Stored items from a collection
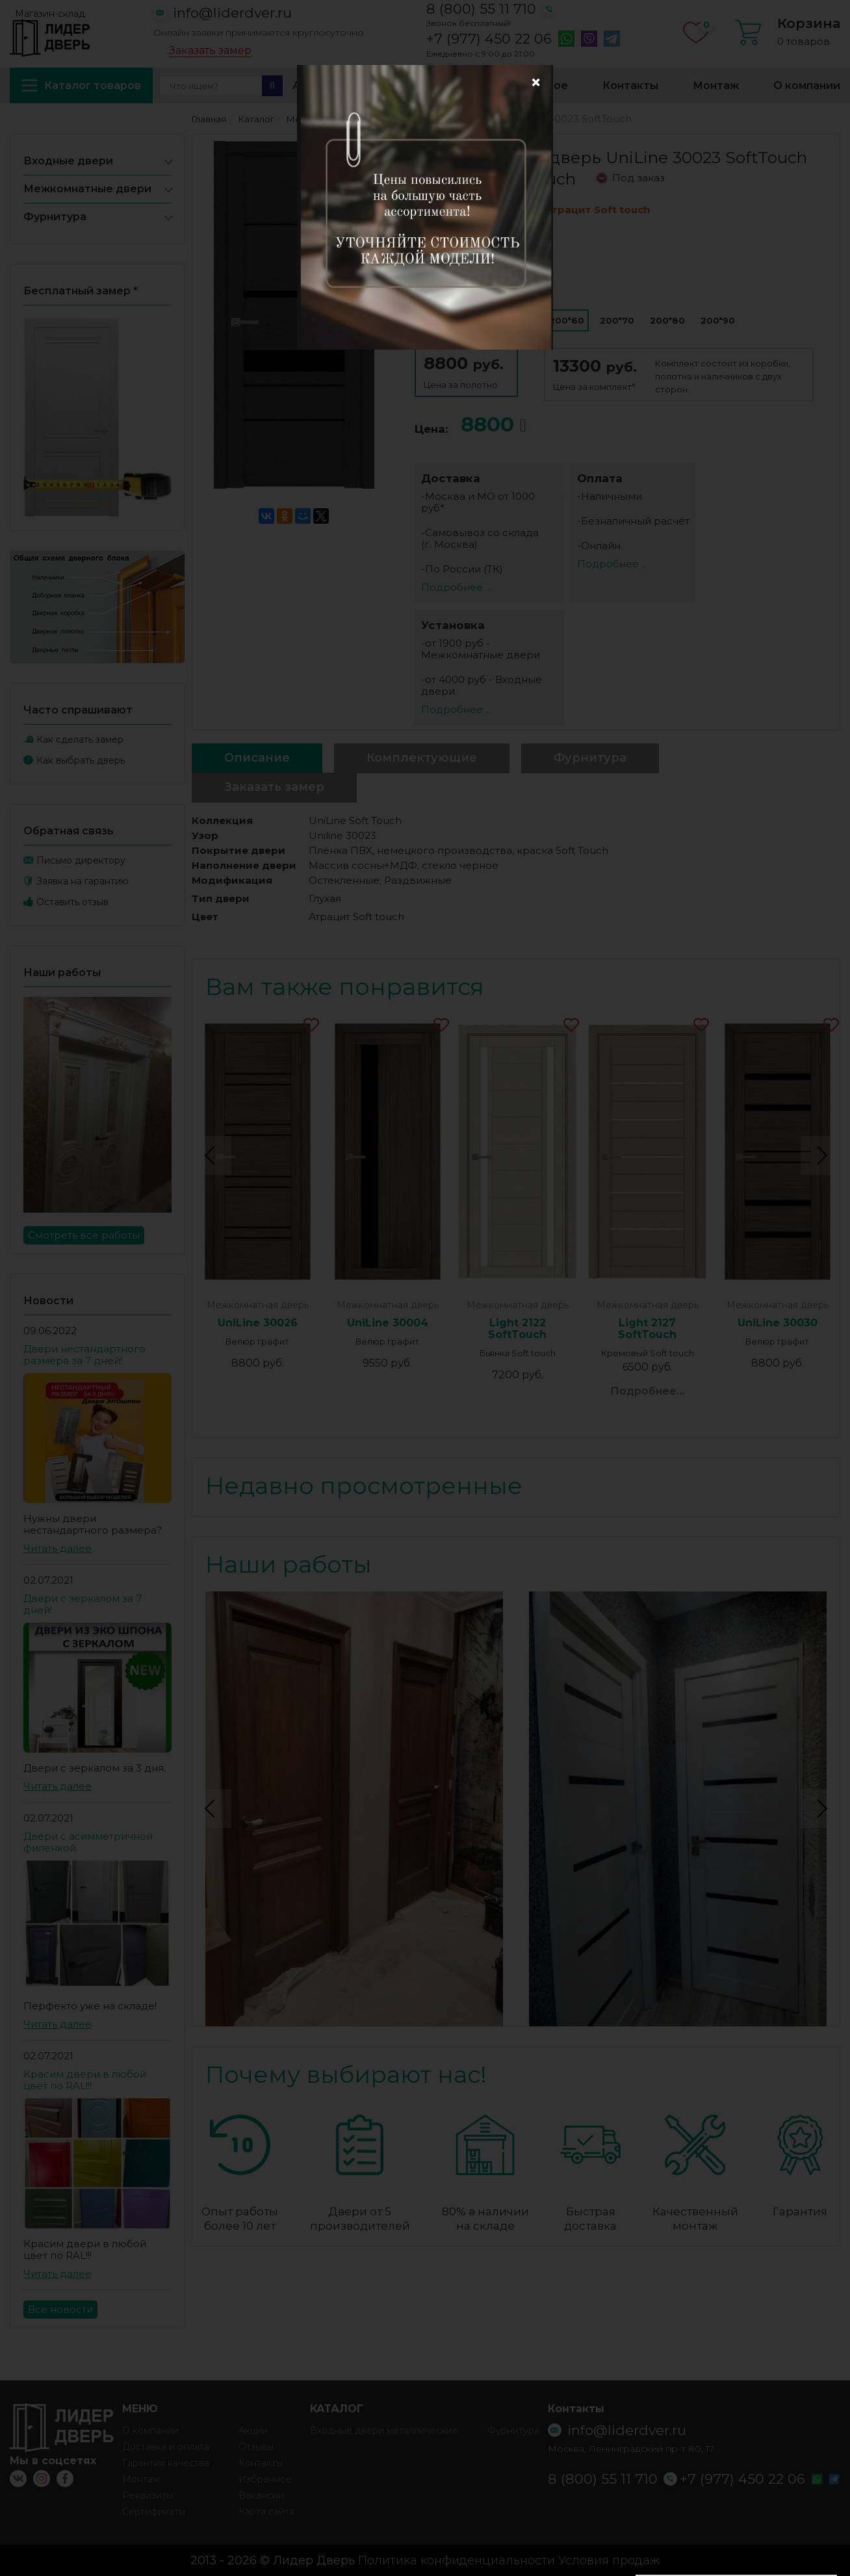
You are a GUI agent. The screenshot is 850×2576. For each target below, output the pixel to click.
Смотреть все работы (84, 1235)
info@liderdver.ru (232, 13)
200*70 (617, 320)
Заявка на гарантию (82, 881)
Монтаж (716, 85)
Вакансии (261, 2495)
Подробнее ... (456, 587)
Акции (310, 85)
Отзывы (256, 2447)
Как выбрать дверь (80, 760)
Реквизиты (147, 2495)
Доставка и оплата (416, 85)
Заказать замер (210, 51)
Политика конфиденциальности (456, 2560)
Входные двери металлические (384, 2430)
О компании (806, 85)
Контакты (630, 85)
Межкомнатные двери (87, 189)
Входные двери (68, 161)
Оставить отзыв (72, 902)
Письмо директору (80, 860)
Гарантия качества (165, 2463)
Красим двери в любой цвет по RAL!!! (84, 2080)
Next (820, 1155)
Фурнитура (54, 217)
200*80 (667, 320)
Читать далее (57, 1548)
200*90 (718, 320)
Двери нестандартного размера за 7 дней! (84, 1355)
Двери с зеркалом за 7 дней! (82, 1604)
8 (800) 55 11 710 (481, 9)
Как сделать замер (79, 739)
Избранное (536, 85)
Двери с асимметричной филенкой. (88, 1842)
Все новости (60, 2309)
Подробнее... (647, 1391)
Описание (257, 758)
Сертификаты (153, 2512)
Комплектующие (422, 758)
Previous (211, 1155)
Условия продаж (609, 2560)
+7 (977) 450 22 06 (489, 39)
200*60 (566, 320)
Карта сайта (266, 2512)
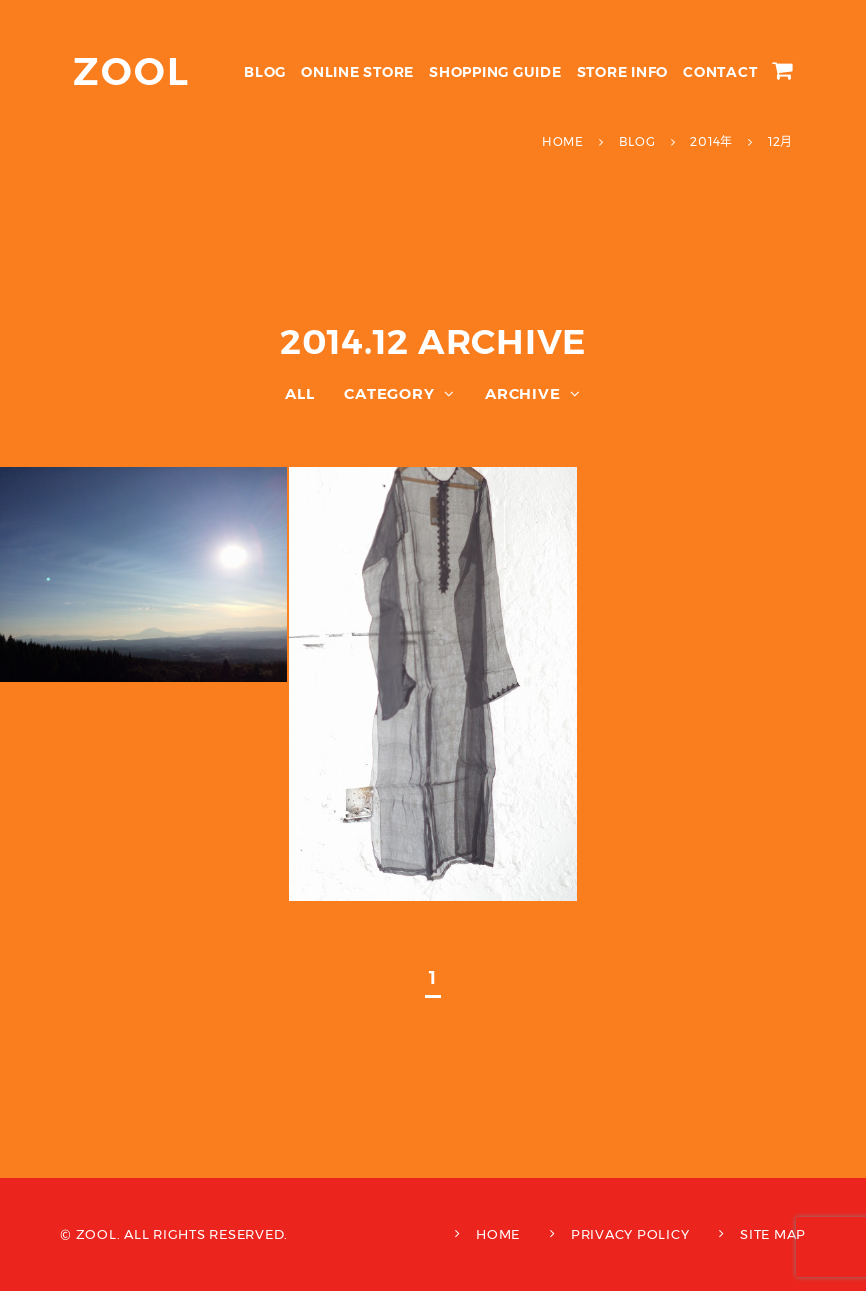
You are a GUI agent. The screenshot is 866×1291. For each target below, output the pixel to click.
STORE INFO (623, 72)
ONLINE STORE (357, 72)
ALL (299, 393)
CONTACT (720, 72)
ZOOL (131, 71)
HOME (498, 1234)
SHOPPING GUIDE (495, 72)
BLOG (265, 72)
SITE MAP (773, 1234)
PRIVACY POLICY (630, 1234)
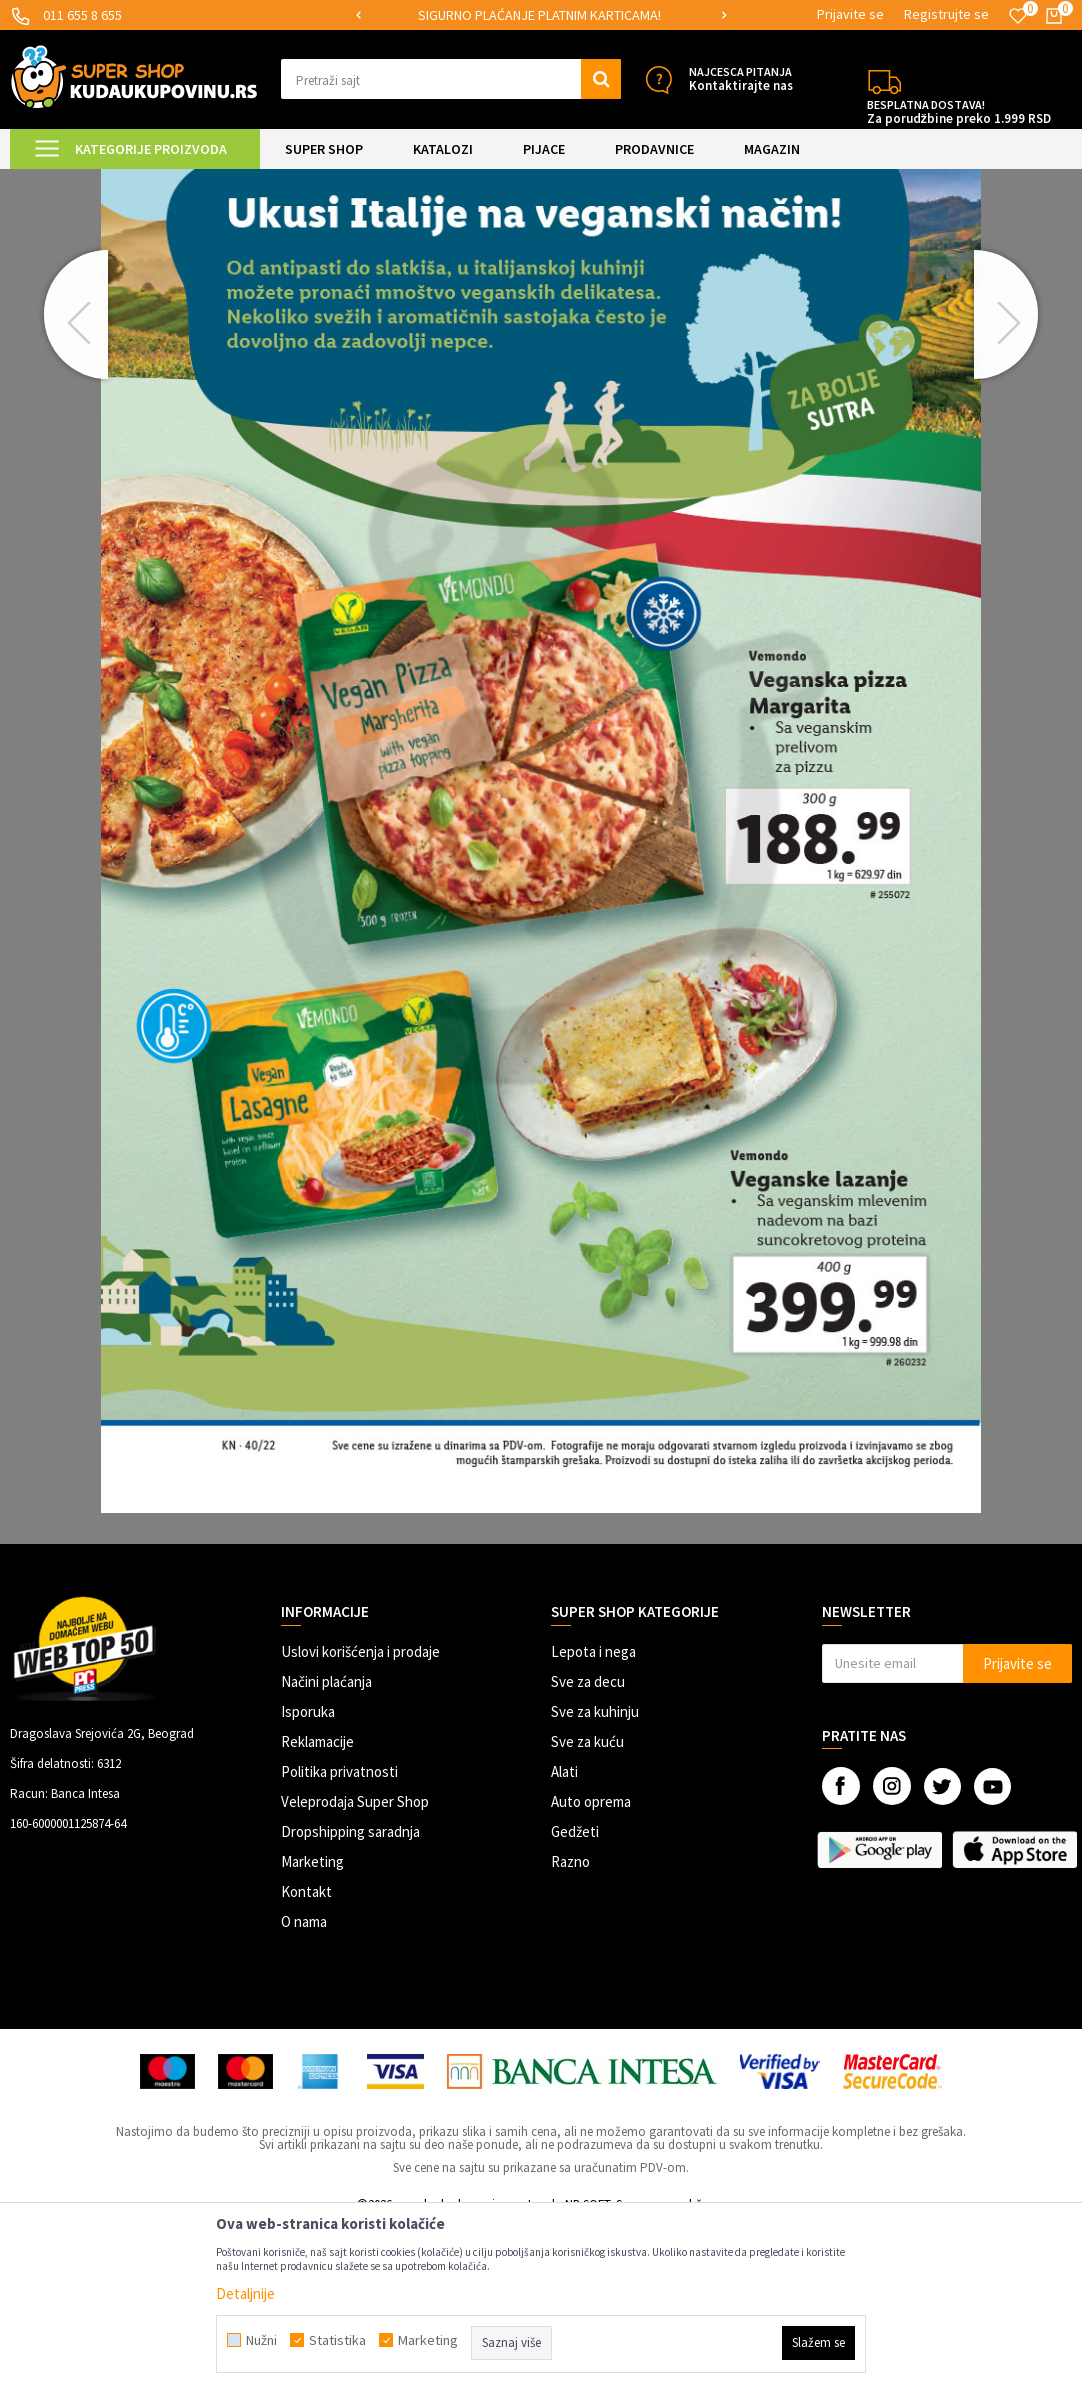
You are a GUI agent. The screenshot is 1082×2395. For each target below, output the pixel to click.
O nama (304, 2090)
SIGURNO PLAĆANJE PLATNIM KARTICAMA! (570, 15)
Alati (564, 1940)
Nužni (261, 2340)
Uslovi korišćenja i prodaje (360, 1820)
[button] (451, 79)
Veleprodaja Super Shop (355, 1970)
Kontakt (306, 2060)
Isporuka (308, 1880)
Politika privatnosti (339, 1940)
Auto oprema (591, 1970)
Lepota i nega (593, 1820)
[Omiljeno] (1018, 16)
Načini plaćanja (326, 1850)
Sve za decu (588, 1850)
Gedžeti (575, 2000)
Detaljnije (245, 2293)
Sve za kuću (587, 1910)
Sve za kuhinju (595, 1880)
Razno (570, 2030)
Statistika (337, 2340)
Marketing (312, 2030)
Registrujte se (946, 14)
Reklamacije (317, 1910)
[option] (571, 15)
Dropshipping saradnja (350, 2000)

*Task item:* Print every line of the data exactly. Pictures do not belong in the copy.

*Response to the task:*
You are a GUI agent. The screenshot is 850×2576. For each target below, output the pixel to click.
Смотреть все работы (84, 1235)
info@liderdver.ru (232, 13)
200*70 (617, 320)
Заявка на гарантию (82, 881)
Монтаж (716, 85)
Вакансии (261, 2495)
Подробнее ... (456, 587)
Акции (310, 85)
Отзывы (256, 2447)
Как выбрать дверь (80, 760)
Реквизиты (147, 2495)
Доставка и оплата (416, 85)
Заказать замер (210, 51)
Политика конфиденциальности (456, 2560)
Входные двери металлические (384, 2430)
О компании (806, 85)
Контакты (630, 85)
Межкомнатные двери (87, 189)
Входные двери (68, 161)
Оставить отзыв (72, 902)
Письмо директору (80, 860)
Гарантия качества (165, 2463)
Красим двери в любой цвет по RAL!!! (84, 2080)
Next (820, 1155)
Фурнитура (54, 217)
200*80 (667, 320)
Читать далее (57, 1548)
200*90 (718, 320)
Двери нестандартного размера за 7 дней! (84, 1355)
Двери с зеркалом за 7 дней! (82, 1604)
8 (800) 55 11 710 (481, 9)
Как сделать замер (79, 739)
Избранное (536, 85)
Двери с асимметричной филенкой. (88, 1842)
Все новости (60, 2309)
Подробнее... (647, 1391)
Описание (257, 758)
Сертификаты (153, 2512)
Комплектующие (422, 758)
Previous (211, 1155)
Условия продаж (609, 2560)
+7 (977) 450 22 06 (489, 39)
200*60 (566, 320)
Карта сайта (266, 2512)
You are a GUI agent. The screenshot is 866×1291. For each target below, output the pixel to click.
STORE INFO (623, 72)
ONLINE STORE (357, 72)
ALL (299, 393)
CONTACT (720, 72)
ZOOL (131, 71)
HOME (498, 1234)
SHOPPING GUIDE (495, 72)
BLOG (265, 72)
SITE MAP (773, 1234)
PRIVACY POLICY (630, 1234)
You are a GUI agent. The screenshot is 1082×2395. For each target below, output the pixel to click.
O nama (304, 2090)
SIGURNO PLAĆANJE PLATNIM KARTICAMA! (570, 15)
Alati (564, 1940)
Nužni (261, 2340)
Uslovi korišćenja i prodaje (360, 1820)
[button] (451, 79)
Veleprodaja Super Shop (355, 1970)
Kontakt (306, 2060)
Isporuka (308, 1880)
Politika privatnosti (339, 1940)
Auto oprema (591, 1970)
Lepota i nega (593, 1820)
[Omiljeno] (1018, 16)
Načini plaćanja (326, 1850)
Sve za decu (588, 1850)
Gedžeti (575, 2000)
Detaljnije (245, 2293)
Sve za kuću (587, 1910)
Sve za kuhinju (595, 1880)
Razno (570, 2030)
Statistika (337, 2340)
Marketing (312, 2030)
Registrujte se (946, 14)
Reklamacije (317, 1910)
[option] (571, 15)
Dropshipping saradnja (350, 2000)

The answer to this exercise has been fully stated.